Historical Notes for The Master’s New Governess
The Figure of the Governess. The governess was a familiar figure in Victorian England. Some, like Maud, were ‘bluestockings’, a nickname for free-thinking women who fought for female education. Also like Maud, many governesses fell on hard times. In their employment they were expected to provide both academic and moral education, often for low pay and in insecure conditions. Many governesses existed between two worlds, not accepted by the servants nor by the family, and some were at the mercy of their more unscrupulous employers. The Governesses’ Benevolent Fund, to which Maud turns, provided aid for needy and retired governesses in straitened circumstances. Today, this society still exists in the form of the Teaching Staff Trust.
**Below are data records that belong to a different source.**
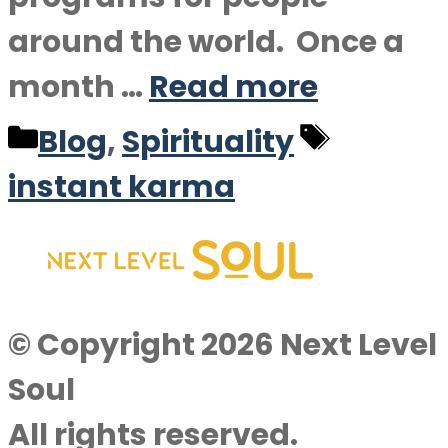
around the world. Once a
month …
Read more
Categories
Tags
Blog
,
Spirituality
instant karma
© Copyright 2026 Next Level
Soul
All rights reserved.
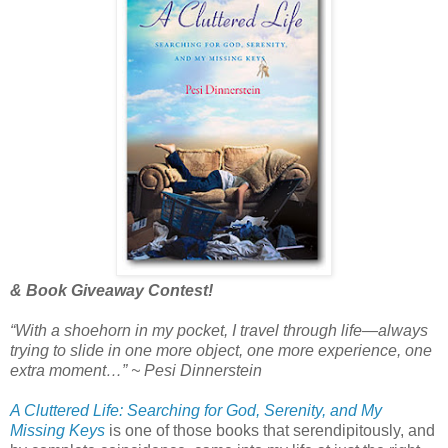
& Book Giveaway Contest!
“With a shoehorn in my pocket, I travel through life—always
trying to slide in one more object, one more experience, one
extra moment…”
~ Pesi Dinnerstein
A Cluttered Life: Searching for God, Serenity, and My
Missing Keys
is one of those books that serendipitously, and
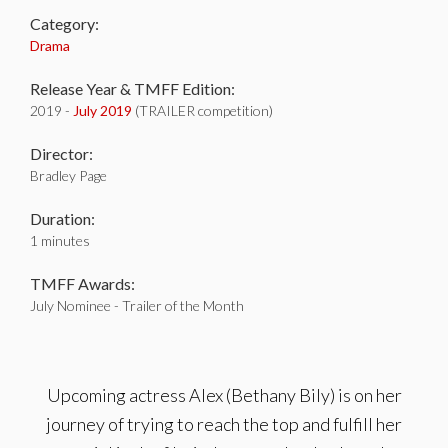
Category:
Drama
Release Year & TMFF Edition:
2019 -
July 2019
(TRAILER competition)
Director:
Bradley Page
Duration:
1 minutes
TMFF Awards:
July Nominee - Trailer of the Month
Upcoming actress Alex (Bethany Bily) is on her
journey of trying to reach the top and fulfill her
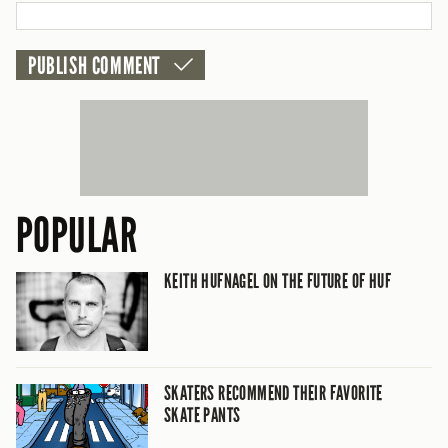
POPULAR
KEITH HUFNAGEL ON THE FUTURE OF HUF
SKATERS RECOMMEND THEIR FAVORITE
SKATE PANTS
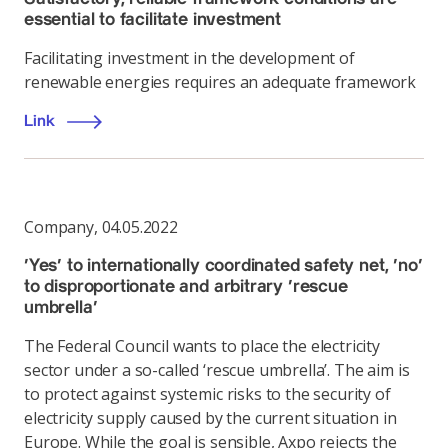
essential to facilitate investment
Facilitating investment in the development of
renewable energies requires an adequate framework
Link
Company
,
04.05.2022
‘Yes’ to internationally coordinated safety net, ‘no’
to disproportionate and arbitrary ‘rescue
umbrella’
The Federal Council wants to place the electricity
sector under a so-called ‘rescue umbrella’. The aim is
to protect against systemic risks to the security of
electricity supply caused by the current situation in
Europe. While the goal is sensible, Axpo rejects the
Wise Women’s Wonder Tales. Governesses were known to use fables and fairy tales for female education. Like Maud’s Butterfly Fables, such tales were often full of wonder, wisdom and warning to women. A governess, Madame Le Prince de Beaumont, published educational guides for young ladies. Her Moral Tales (1744 and 1776) became famous handbooks and included Beauty and the Beast. Louisa May Alcott, best known for Little Women, wrote Flower Fables (1860) to instruct and entertain Ellen Emerson, the daughter of Ralph Waldo Emerson, while author and illustrator Cicely Mary Barker ran a kindergarten with her sister, upon whom the children who attended she modelled her famous Flower Fairies (1925).
Beautiful British Butterflies. In Maud’s era, many species of butterflies fluttered across British landscapes. Butterfly-catching was a popular hobby. ‘The Butterfly Vivarium or Insect Home: being an account of a new method of observing the curious metamorphoses of some of the most beautiful of our native insects’, by Henry Noel Humphreys, published in London in 1858, became a best seller. Sadly, many British butterflies are now rarely sighted. The Swallowtail, Britain’s biggest butterfly, is threatened with extinction due to salination of Britain’s lakes and marshes. The small tortoiseshell is also facing declining numbers.
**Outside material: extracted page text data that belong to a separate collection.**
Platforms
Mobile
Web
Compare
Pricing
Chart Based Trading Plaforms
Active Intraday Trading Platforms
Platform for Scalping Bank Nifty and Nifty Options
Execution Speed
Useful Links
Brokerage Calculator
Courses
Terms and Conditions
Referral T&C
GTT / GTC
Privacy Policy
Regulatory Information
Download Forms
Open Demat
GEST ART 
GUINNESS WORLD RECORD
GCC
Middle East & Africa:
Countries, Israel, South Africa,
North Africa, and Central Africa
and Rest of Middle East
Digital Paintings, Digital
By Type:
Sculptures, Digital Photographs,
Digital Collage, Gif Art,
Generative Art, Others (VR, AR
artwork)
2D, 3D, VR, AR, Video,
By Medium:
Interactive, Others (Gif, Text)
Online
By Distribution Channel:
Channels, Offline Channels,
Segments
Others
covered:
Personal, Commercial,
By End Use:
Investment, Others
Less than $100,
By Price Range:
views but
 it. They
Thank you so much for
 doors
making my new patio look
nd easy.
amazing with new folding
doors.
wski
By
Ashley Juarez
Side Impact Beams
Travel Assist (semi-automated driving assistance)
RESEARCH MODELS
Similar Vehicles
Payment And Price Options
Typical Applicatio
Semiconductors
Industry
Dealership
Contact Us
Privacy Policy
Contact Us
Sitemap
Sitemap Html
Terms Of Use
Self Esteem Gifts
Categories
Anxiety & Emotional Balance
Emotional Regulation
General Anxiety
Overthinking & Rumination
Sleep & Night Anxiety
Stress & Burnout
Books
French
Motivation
You can learn more about butterflies from The Association for Butterflies (you can even attend Butterfly College) support Butterfly Education and Awareness Day (US) or aid their conservation in Britain by joining The Big Butterfly Count.
Read the Viva Vivarium to see beautiful images of a Victorian butterfly vivarium.
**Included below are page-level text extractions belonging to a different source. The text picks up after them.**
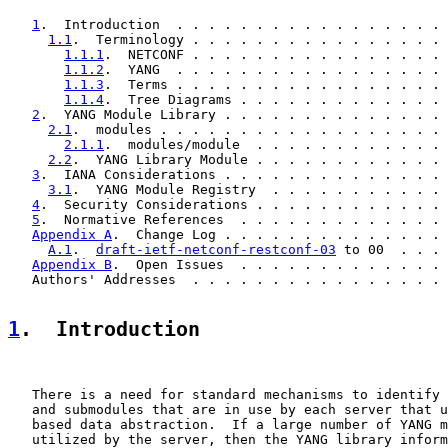
1
.  Introduction  . . . . . . . . . . . . . . . . . 
1.1
.  Terminology . . . . . . . . . . . . . . . . 
1.1.1
.  NETCONF . . . . . . . . . . . . . . . . 
1.1.2
.  YANG  . . . . . . . . . . . . . . . . . 
1.1.3
.  Terms . . . . . . . . . . . . . . . . . 
1.1.4
.  Tree Diagrams . . . . . . . . . . . . . 
2
.  YANG Module Library . . . . . . . . . . . . . . 
2.1
.  modules . . . . . . . . . . . . . . . . . . 
2.1.1
.  modules/module  . . . . . . . . . . . . 
2.2
.  YANG Library Module . . . . . . . . . . . . 
3
.  IANA Considerations . . . . . . . . . . . . . . 
3.1
.  YANG Module Registry  . . . . . . . . . . . 
4
.  Security Considerations . . . . . . . . . . . . 
5
.  Normative References  . . . . . . . . . . . . . 
Appendix A
.  Change Log . . . . . . . . . . . . . . 
A.1
.  
draft-ietf-netconf-restconf-03
 to 00  . . . 
Appendix B
.  Open Issues  . . . . . . . . . . . . . 
   Authors' Addresses  . . . . . . . . . . . . . . . . 
1
.  Introduction
   There is a need for standard mechanisms to identify 
   and submodules that are in use by each server that u
   based data abstraction.  If a large number of YANG m
   utilized by the server, then the YANG library inform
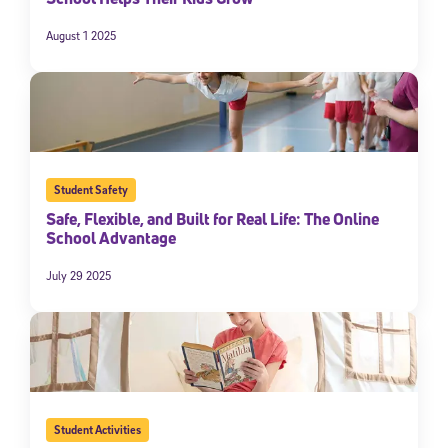
August 1 2025
Student Safety
Safe, Flexible, and Built for Real Life: The Online
School Advantage
July 29 2025
Student Activities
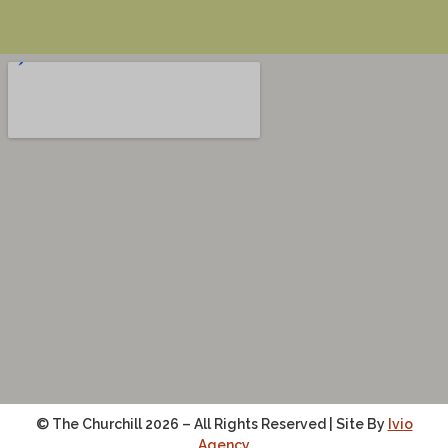
© The Churchill 2026 – All Rights Reserved | Site By
Ivio
Agency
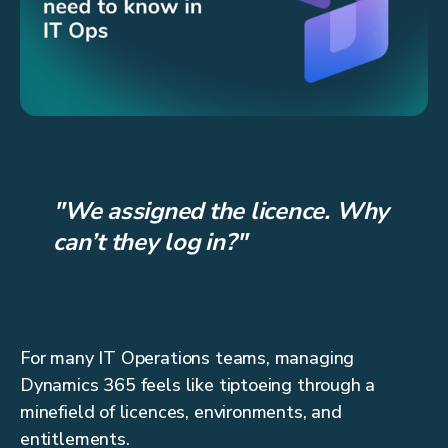
"We assigned the licence. Why
can’t they log in?"
For many IT Operations teams, managing
Dynamics 365 feels like tiptoeing through a
minefield of licences, environments, and
entitlements.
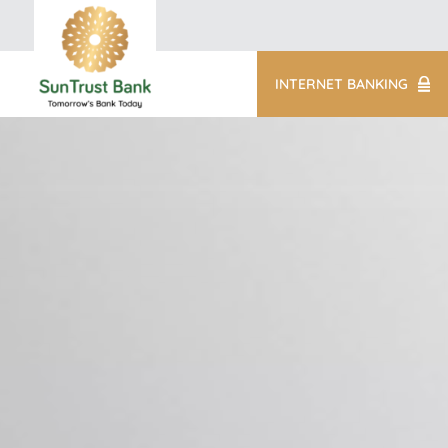
INTERNET BANKING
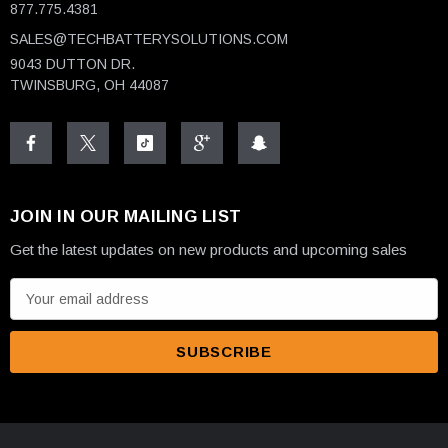
877.775.4381
SALES@TECHBATTERYSOLUTIONS.COM
9043 DUTTON DR.
TWINSBURG, OH 44087
JOIN IN OUR MAILING LIST
Get the latest updates on new products and upcoming sales
E
m
a
i
l
A
d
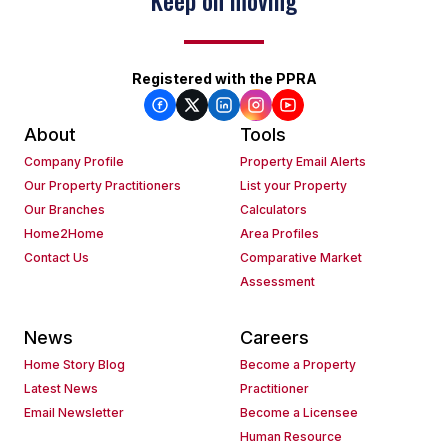
Keep on moving
Registered with the PPRA
About
Tools
Company Profile
Property Email Alerts
Our Property Practitioners
List your Property
Our Branches
Calculators
Home2Home
Area Profiles
Contact Us
Comparative Market
Assessment
News
Careers
Home Story Blog
Become a Property
Latest News
Practitioner
Email Newsletter
Become a Licensee
Human Resource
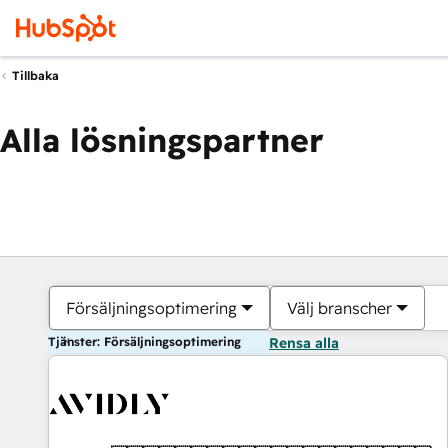
Tillbaka
Alla lösningspartner
Försäljningsoptimering
Välj branscher
Tjänster: Försäljningsoptimering
Rensa alla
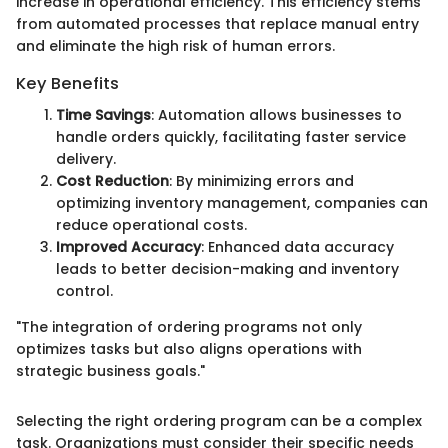
increase in operational efficiency. This efficiency stems
from automated processes that replace manual entry
and eliminate the high risk of human errors.
Key Benefits
Time Savings
: Automation allows businesses to
handle orders quickly, facilitating faster service
delivery.
Cost Reduction
: By minimizing errors and
optimizing inventory management, companies can
reduce operational costs.
Improved Accuracy
: Enhanced data accuracy
leads to better decision-making and inventory
control.
"The integration of ordering programs not only
optimizes tasks but also aligns operations with
strategic business goals."
Selecting the right ordering program can be a complex
task. Organizations must consider their specific needs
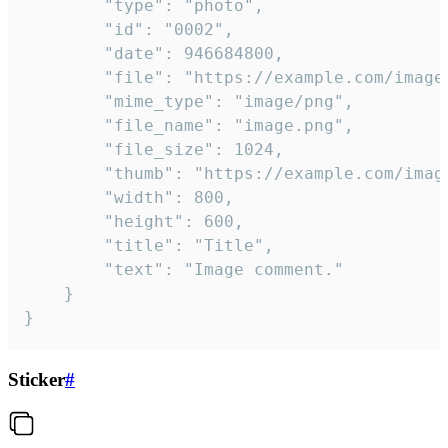
		"type": "photo",

		"id": "0002",

		"date": 946684800,

		"file": "https://example.com/image.png",

		"mime_type": "image/png",

		"file_name": "image.png",

		"file_size": 1024,

		"thumb": "https://example.com/image_thumb.png",

		"width": 800,

		"height": 600,

		"title": "Title",

		"text": "Image comment."

	}

}
Sticker
#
All Aboard! The West Cornwall Railway. Dominic’s background as a railway entrepreneur is set against the founding of the West Cornwall Railway Company. In the 1840s and 1850s, this railway company was formed by local businessmen and men of standing in the community, offering new economic hope to Cornwall. Dominic’s passion and energy for the railway captures the pride emerging in Cornwall at that time. Its heritage remained in the form of the Cornish Riviera Express – one of the railway wonders of the world. For a romantic getaway you can still catch the Night Riviera sleeper to Cornwall.
Sensual Saffron. Saffron has been grown in Cornwall for centuries, and has long been used to flavour its local cuisine, not least its famous saffron buns. The brightly coloured orange-red stigma of the crocus flower, saffron turns to gold when cooked, and because of the necessity to harvest the spice by hand, it is worth its weight in gold too. A natural aphrodisiac, saffron has been used in marriage customs. Rather than rose petals, the marriage bed was once sprinkled with strands of saffron, to ensure happiness and good fortune.
Interwoven into the story is Tennyson’s poem ‘Maud’. (1855). Full of desire and conflict, it is the inspiration for Maud and Dominic’s story, which fortunately for them ended happily ever after.